With the Six Nations done and dusted, for now at least, we look at the state of affairs in each of the competing nations. First up, Italy.
On the back of an expected pool exit at the Rugby World Cup and the departure of head coach Conor O’Shea, a new era was on the cards for a team that has struggled so desperately in the Six Nations in recent years. Remember, their last win in the tournament came in February 2015.
That drought has continued in 2020 as three losses – to Wales, France and Scotland – have created more frustration for a side that goes into this break bottom of the standings. Being nilled by both the Welsh (away) and Scots (home) – only a late rally against the French in Paris avoided another embarrassment – has once again seen calls for Georgia to replace them in European rugby’s biggest international tournament.
But, there is reason for optimism. The improved form of Benetton in the PRO14 and the youth coming through at U20 level is surely going to have a positive impact on the senior international side in future years? The foundations are there, but the lack of wins does bring criticism.
On the personnel front the long goodbye of Sergio Parisse continues and it is set to be 12 months after his planned farewell that he eventually hangs up his Azzurri boots. This, of course, is due to Storm Hagibis in Japan and more recently the coronavirus outbreak across the world.

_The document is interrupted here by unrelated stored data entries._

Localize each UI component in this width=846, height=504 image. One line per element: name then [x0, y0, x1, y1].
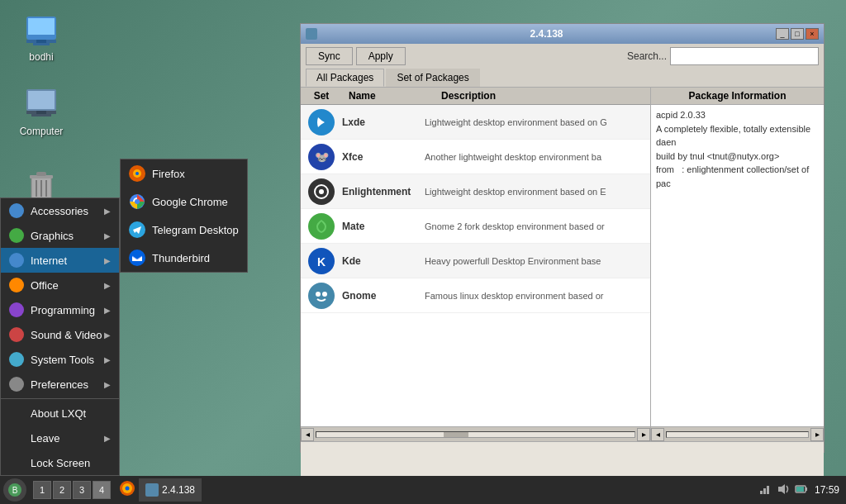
start-button[interactable]: B [3, 478, 26, 502]
info-hscroll-left[interactable]: ◂ [651, 428, 664, 441]
leave-arrow: ▶ [104, 434, 111, 443]
menu-item-office[interactable]: Office ▶ [1, 273, 119, 297]
pkg-tabs: All Packages Set of Packages [301, 69, 824, 88]
submenu-thunderbird[interactable]: Thunderbird [121, 244, 247, 272]
hscroll-track[interactable] [316, 431, 635, 438]
col-header-set: Set [301, 90, 342, 102]
svg-text:B: B [12, 486, 18, 495]
pkg-content: Set Name Description [301, 88, 824, 441]
pkg-row-enlightenment[interactable]: Enlightenment Lightweight desktop enviro… [301, 174, 650, 209]
lock-screen-label: Lock Screen [31, 457, 90, 469]
tab-all-packages[interactable]: All Packages [306, 69, 384, 87]
lxde-icon-cell [301, 109, 342, 136]
svg-rect-47 [796, 487, 804, 492]
menu-item-system-tools[interactable]: System Tools ▶ [1, 347, 119, 372]
mate-name: Mate [342, 221, 425, 232]
thunderbird-icon [129, 250, 145, 266]
pkg-list-area: Set Name Description [301, 88, 650, 441]
svg-point-33 [135, 199, 140, 204]
pkg-row-xfce[interactable]: 🐭 Xfce Another lightweight desktop envir… [301, 140, 650, 174]
about-lxqt-label: About LXQt [31, 407, 86, 420]
sound-video-icon [9, 327, 24, 342]
pkg-toolbar: Sync Apply Search... [301, 44, 824, 69]
menu-item-graphics[interactable]: Graphics ▶ [1, 223, 119, 248]
gnome-name: Gnome [342, 290, 425, 302]
accessories-label: Accessories [31, 205, 88, 217]
menu-item-about-lxqt[interactable]: About LXQt [1, 401, 119, 426]
desktop-icon-bodhi[interactable]: bodhi [12, 8, 70, 63]
maximize-button[interactable]: □ [791, 28, 804, 40]
svg-rect-12 [36, 172, 46, 176]
submenu-telegram[interactable]: Telegram Desktop [121, 216, 247, 244]
enlightenment-icon-cell [301, 178, 342, 205]
leave-icon [9, 430, 24, 445]
gnome-icon [308, 283, 335, 309]
pkg-row-kde[interactable]: K Kde Heavy powerfull Desktop Environmen… [301, 244, 650, 278]
xfce-icon: 🐭 [308, 144, 335, 170]
systray-volume-icon [777, 483, 790, 498]
pkg-row-lxde[interactable]: Lxde Lightweight desktop environment bas… [301, 105, 650, 140]
menu-item-programming[interactable]: Programming ▶ [1, 297, 119, 322]
search-label: Search... [627, 50, 667, 62]
leave-label: Leave [31, 432, 59, 445]
menu-item-accessories[interactable]: Accessories ▶ [1, 198, 119, 223]
menu-item-lock-screen[interactable]: Lock Screen [1, 450, 119, 475]
google-chrome-icon [129, 193, 145, 210]
window-controls: _ □ × [776, 28, 819, 40]
hscroll-left[interactable]: ◂ [301, 428, 314, 441]
accessories-icon [9, 203, 24, 218]
taskbar-app-label: 2.4.138 [162, 484, 195, 496]
submenu-firefox[interactable]: Firefox [121, 159, 247, 188]
accessories-arrow: ▶ [104, 207, 111, 216]
telegram-label: Telegram Desktop [152, 224, 239, 236]
pager-btn-2[interactable]: 2 [53, 481, 71, 499]
pkg-info-content: acpid 2.0.33 A completely flexible, tota… [651, 105, 824, 426]
menu-item-internet[interactable]: Internet ▶ Firefox [1, 248, 119, 273]
desktop-icon-computer[interactable]: Computer [12, 83, 70, 137]
system-tools-arrow: ▶ [104, 355, 111, 364]
menu-separator [1, 398, 119, 399]
search-input[interactable] [670, 47, 819, 65]
systray-network-icon [758, 483, 772, 498]
kde-name: Kde [342, 255, 425, 267]
submenu-google-chrome[interactable]: Google Chrome [121, 188, 247, 216]
tab-set-of-packages[interactable]: Set of Packages [386, 69, 479, 87]
firefox-icon [129, 165, 145, 182]
xfce-name: Xfce [342, 151, 425, 163]
menu-item-preferences[interactable]: Preferences ▶ [1, 372, 119, 397]
minimize-button[interactable]: _ [776, 28, 789, 40]
svg-rect-1 [28, 18, 55, 35]
graphics-arrow: ▶ [104, 231, 111, 240]
programming-icon [9, 302, 24, 317]
sound-video-arrow: ▶ [104, 330, 111, 340]
enlightenment-name: Enlightenment [342, 186, 425, 197]
pkg-row-gnome[interactable]: Gnome Famous linux desktop environment b… [301, 278, 650, 313]
office-arrow: ▶ [104, 281, 111, 290]
systray-battery-icon [795, 483, 808, 498]
gnome-icon-cell [301, 283, 342, 309]
pager-btn-4[interactable]: 4 [93, 481, 111, 499]
svg-text:K: K [317, 255, 326, 269]
sync-button[interactable]: Sync [306, 47, 353, 65]
pkg-info-title: Package Information [651, 88, 824, 105]
svg-point-25 [311, 285, 332, 307]
svg-rect-3 [36, 40, 46, 43]
sound-video-label: Sound & Video [31, 329, 102, 341]
info-hscroll-right[interactable]: ▸ [810, 428, 824, 441]
pkg-info-area: Package Information acpid 2.0.33 A compl… [650, 88, 824, 441]
hscroll-right[interactable]: ▸ [637, 428, 650, 441]
pkg-row-mate[interactable]: Mate Gnome 2 fork desktop environment ba… [301, 209, 650, 244]
pager-btn-1[interactable]: 1 [33, 481, 51, 499]
apply-button[interactable]: Apply [356, 47, 406, 65]
window-title-icon [306, 28, 317, 40]
taskbar-app-pkgmgr[interactable]: 2.4.138 [139, 478, 202, 502]
info-hscroll-track[interactable] [666, 431, 809, 438]
svg-rect-8 [36, 111, 46, 114]
pager-btn-3[interactable]: 3 [73, 481, 91, 499]
menu-item-leave[interactable]: Leave ▶ [1, 426, 119, 450]
graphics-icon [9, 228, 24, 243]
internet-arrow: ▶ [104, 256, 111, 265]
menu-item-sound-video[interactable]: Sound & Video ▶ [1, 322, 119, 347]
svg-point-30 [135, 172, 139, 175]
close-button[interactable]: × [806, 28, 819, 40]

Italy boasts the quality to replace Parisse and in 2020 the back-row has been given full licence to prove their worth. Jake Polledri, Sebastian Negri and Abraham Steyn are quality operators while there’s also been success stories in the pack in the shape of tighthead prop Giosue Zilocchi and second-row Niccolo Cannone. The latter mentioned duo are 23 and 21 years of age respectively and look bright prospects indeed.
In the backline, the return of Matteo Minozzi from injury has been a boost and if he remains fit their attacking game improves significantly, with Tommaso Allan also developing game by game as a playmaker. Trickle through said up-and-coming U20 talent and a long-term XV is there.
But the same is unlikely to be said of their current head coach. South African Franco Smith is currently the interim boss following O’Shea’s exit and one feels it is imperative the right man is at the helm when the Italians decide to make this crucial choice, whenever that may now be.
It’s clear that their youth and club plan is working to good effect, but now the next step is an established boss at the top to break this drought and take Italy into an age where they are no longer Wooden Spoon battlers and more mid-table and a nation that contests against all they face.